Task item:
Using the records below, locate all lines containing "Bonafair" and return them.

(Extracted page text data)
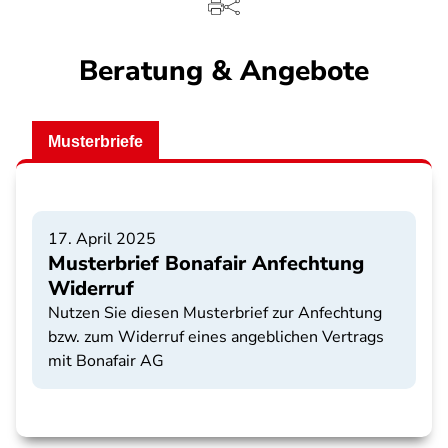
Beratung & Angebote
Musterbriefe
17. April 2025
Musterbrief Bonafair Anfechtung
Widerruf
Nutzen Sie diesen Musterbrief zur Anfechtung
bzw. zum Widerruf eines angeblichen Vertrags
mit Bonafair AG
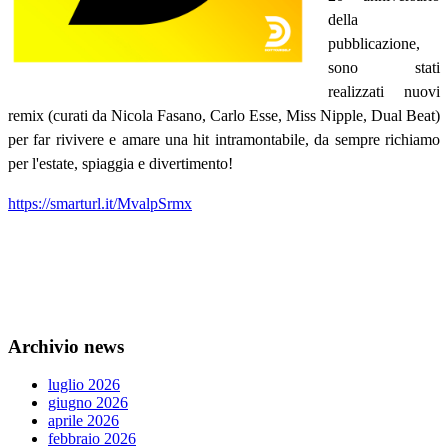
della
pubblicazione,
sono stati
realizzati nuovi
remix (curati da Nicola Fasano, Carlo Esse, Miss Nipple, Dual Beat)
per far rivivere e amare una hit intramontabile, da sempre richiamo
per l'estate, spiaggia e divertimento!
https://smarturl.it/MvalpSrmx
Archivio news
luglio 2026
giugno 2026
aprile 2026
febbraio 2026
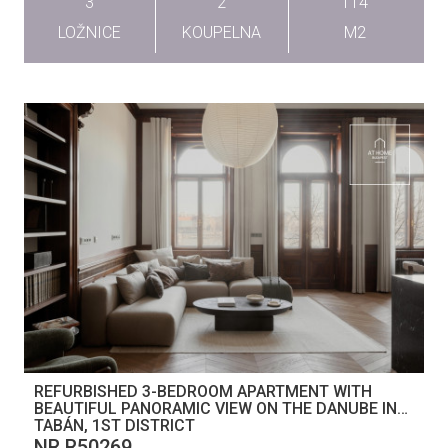
3
2
114
LOŽNICE
KOUPELNA
M2
REFURBISHED 3-BEDROOM APARTMENT WITH
BEAUTIFUL PANORAMIC VIEW ON THE DANUBE IN
TABÁN, 1ST DISTRICT
NR R50269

Reply to the task:
Musterbrief Bonafair Anfechtung
mit Bonafair AG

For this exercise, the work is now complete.